Eijiro KirishimaCoordinated Effort

We learned two lessons from the Kirishima Era. First, Jasco will not hesitate to step in and correct a card that’s gotten out of hand. They made similar erratas for online play with cards that require players to reveal cards into the webcam, yet not see the card themselves. With a game that doesn’t wait for a periodic banned list to edit the format, the game enjoys a lot of parody. This has allowed decks like Froppy 1 to shine in recent events. At the end of the day, make sure you don’t give up on a deck for the wrong reasons. Plenty of players left Froppy for dead until she showed everyone what she was capable of.
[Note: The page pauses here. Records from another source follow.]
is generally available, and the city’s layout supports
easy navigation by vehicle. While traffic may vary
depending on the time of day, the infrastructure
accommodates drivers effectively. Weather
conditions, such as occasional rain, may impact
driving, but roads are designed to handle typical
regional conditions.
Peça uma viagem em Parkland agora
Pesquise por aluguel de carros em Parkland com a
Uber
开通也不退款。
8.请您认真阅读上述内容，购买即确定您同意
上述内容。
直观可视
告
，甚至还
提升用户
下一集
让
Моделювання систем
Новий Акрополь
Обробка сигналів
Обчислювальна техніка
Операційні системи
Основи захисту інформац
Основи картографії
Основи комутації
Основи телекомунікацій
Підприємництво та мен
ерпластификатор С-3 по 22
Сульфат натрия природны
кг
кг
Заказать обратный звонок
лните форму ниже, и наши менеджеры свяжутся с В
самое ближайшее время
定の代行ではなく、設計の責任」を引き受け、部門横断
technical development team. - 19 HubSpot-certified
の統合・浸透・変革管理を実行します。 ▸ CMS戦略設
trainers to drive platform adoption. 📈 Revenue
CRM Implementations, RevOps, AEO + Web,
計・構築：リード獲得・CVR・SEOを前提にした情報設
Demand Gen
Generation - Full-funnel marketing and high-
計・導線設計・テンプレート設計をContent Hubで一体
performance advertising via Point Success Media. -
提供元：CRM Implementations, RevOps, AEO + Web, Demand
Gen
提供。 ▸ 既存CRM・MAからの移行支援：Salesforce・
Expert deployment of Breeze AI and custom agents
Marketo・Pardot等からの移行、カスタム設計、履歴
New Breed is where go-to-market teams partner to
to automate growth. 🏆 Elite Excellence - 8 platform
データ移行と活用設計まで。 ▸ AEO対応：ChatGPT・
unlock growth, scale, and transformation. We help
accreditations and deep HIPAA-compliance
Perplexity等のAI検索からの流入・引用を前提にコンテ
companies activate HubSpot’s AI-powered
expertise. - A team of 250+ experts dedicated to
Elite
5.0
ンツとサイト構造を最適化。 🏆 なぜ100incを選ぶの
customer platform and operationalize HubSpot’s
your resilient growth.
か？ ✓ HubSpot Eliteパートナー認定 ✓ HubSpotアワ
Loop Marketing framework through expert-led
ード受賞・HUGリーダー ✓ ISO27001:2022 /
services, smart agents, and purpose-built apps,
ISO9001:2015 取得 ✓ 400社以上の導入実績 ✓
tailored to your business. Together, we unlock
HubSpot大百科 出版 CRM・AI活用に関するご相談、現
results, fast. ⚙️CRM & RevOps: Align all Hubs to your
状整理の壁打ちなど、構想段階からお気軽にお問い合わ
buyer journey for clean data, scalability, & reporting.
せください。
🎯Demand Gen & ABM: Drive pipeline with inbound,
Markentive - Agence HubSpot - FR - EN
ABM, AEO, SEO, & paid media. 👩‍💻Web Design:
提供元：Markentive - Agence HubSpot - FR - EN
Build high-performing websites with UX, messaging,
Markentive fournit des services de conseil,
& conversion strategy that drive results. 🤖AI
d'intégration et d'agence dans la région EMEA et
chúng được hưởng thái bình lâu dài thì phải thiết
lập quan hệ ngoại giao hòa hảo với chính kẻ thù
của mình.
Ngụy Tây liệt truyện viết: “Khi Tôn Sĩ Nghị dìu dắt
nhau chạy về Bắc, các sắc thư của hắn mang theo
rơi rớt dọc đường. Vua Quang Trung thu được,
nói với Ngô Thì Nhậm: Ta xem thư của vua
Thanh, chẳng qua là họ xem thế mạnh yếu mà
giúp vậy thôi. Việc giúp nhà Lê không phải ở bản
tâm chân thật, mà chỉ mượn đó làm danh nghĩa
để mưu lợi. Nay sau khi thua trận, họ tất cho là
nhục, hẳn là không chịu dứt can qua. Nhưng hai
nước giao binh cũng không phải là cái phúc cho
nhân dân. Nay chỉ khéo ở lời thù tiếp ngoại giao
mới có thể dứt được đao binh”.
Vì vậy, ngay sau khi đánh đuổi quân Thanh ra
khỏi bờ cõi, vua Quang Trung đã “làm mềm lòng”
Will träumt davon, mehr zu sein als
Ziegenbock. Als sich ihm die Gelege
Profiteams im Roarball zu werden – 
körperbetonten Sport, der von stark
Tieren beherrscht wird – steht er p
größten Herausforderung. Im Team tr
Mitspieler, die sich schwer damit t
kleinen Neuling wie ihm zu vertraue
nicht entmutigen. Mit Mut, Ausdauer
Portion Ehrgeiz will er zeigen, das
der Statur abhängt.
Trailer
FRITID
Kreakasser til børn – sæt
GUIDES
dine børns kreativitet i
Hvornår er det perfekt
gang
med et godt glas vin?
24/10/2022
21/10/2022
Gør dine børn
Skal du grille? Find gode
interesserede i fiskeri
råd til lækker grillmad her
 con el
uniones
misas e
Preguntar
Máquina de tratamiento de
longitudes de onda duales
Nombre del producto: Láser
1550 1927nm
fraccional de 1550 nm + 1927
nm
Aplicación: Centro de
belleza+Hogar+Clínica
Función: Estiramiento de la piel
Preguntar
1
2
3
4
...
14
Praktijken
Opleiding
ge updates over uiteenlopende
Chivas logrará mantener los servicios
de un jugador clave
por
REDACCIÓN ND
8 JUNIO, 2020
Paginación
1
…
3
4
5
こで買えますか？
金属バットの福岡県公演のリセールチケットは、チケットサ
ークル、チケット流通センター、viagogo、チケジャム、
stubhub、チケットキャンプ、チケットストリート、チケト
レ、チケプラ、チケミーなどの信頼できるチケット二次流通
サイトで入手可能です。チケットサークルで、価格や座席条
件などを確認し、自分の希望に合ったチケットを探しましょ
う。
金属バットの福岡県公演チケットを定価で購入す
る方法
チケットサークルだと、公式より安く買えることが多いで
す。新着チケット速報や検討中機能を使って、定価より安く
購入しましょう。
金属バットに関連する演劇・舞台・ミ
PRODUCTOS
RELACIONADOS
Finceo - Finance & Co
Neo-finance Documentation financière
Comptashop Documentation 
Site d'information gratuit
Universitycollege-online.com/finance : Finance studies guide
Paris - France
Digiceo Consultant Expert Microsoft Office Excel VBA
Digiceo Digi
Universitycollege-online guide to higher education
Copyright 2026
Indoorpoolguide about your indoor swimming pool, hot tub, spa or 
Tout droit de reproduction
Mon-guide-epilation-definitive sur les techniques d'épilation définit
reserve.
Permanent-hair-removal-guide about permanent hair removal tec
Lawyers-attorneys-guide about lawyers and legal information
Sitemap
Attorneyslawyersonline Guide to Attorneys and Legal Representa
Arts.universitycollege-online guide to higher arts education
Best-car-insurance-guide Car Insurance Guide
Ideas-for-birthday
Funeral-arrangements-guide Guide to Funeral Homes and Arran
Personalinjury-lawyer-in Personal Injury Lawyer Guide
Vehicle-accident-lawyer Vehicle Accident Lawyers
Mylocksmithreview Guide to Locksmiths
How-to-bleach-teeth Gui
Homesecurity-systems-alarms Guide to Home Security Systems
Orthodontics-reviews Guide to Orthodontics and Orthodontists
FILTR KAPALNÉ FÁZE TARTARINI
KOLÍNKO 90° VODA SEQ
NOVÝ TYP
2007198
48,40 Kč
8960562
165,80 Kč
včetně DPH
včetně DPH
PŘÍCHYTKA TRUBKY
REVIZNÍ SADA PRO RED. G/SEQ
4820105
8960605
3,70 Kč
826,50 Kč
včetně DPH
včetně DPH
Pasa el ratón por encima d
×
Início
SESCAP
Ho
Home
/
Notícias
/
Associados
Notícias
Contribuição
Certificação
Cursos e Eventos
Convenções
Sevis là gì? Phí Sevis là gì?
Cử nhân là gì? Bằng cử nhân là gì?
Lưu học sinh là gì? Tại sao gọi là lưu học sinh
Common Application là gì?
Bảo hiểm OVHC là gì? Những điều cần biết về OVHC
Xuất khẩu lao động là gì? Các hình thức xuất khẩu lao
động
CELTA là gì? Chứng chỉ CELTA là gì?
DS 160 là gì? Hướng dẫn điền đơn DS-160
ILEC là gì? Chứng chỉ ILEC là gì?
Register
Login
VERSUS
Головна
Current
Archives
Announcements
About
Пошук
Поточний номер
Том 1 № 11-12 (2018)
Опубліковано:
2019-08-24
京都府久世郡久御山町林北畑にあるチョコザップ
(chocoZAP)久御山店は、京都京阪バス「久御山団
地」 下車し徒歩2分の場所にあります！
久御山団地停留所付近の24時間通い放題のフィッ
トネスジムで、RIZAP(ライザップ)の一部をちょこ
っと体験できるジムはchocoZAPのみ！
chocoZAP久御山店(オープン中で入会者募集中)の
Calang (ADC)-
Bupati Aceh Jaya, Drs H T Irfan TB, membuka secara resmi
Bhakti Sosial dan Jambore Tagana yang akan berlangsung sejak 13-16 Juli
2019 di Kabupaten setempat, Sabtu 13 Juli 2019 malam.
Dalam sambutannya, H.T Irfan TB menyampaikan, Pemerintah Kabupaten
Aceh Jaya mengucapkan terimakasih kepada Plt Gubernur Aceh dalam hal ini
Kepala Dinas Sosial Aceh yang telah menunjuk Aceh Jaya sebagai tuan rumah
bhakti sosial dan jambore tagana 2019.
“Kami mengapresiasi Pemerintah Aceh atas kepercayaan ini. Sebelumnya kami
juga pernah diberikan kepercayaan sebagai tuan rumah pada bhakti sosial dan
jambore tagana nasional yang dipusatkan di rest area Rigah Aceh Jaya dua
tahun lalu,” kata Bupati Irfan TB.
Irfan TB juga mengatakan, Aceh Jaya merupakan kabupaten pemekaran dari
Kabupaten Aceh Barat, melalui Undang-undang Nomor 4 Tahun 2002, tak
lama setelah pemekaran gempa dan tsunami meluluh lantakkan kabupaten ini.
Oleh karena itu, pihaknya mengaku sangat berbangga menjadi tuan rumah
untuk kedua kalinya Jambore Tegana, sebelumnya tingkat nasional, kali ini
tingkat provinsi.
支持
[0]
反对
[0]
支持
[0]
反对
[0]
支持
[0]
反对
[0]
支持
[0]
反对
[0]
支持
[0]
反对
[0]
Tsuyu AsuiWall ClingKamui Woods

The next lesson is more applicable to making you better. Looking at decks that have outlasted the field to win events, we notice a pattern. Decks that win in large numbers have to be elite in three categories; speed, attack power and ability to defend. There are a number of decks that do two of the three very well, like Momo Yaoyorozu. She has access to great defensive strategies and can put together attack turns that are scarier than anyone else. However, she rarely sees the Top 16 because she is one of the slowest decks in the format, requiring several turns of building Foundations and Assets before she can go on the offensive.

One of my favorite lessons came from the most recent event when Jose Norono won the entire event with a card that had no effect at all. He included the Kamui Woods character card in his Main Deck of his Froppy 1 deck. Now if you’re newer to the game, this is not a common play. If you play a character card from your hand, you have to pass a base difficulty of six, which almost always requires committing your own foundations, and once you play it, nothing happens! The character just goes to the discard pile. 

So, what was he thinking? Well there are a couple of benefits. First off, the Characters have a zero Mid-Block Modifier, the best possible block. So at least if he draws the card, at least he can use it as a block. But if he doesn’t draw it and instead uses it to pass a check, he has added another six Control Check to his deck, helping him pass more checks. But the last reason is probably the best. In MHA, the side deck size is very restrictive at only 10 cards. Adding the Kamui Woods to the Main Deck allows Jose to trade Character Cards without dipping into his Side Deck, effectively creating an extra Side Deck slot. Now, this isn’t advisable in every deck. For example, Tokoyami can’t do this as he needs every card possible to feed him attacks. However in the right deck, this was, dare I say, a stroke of genius.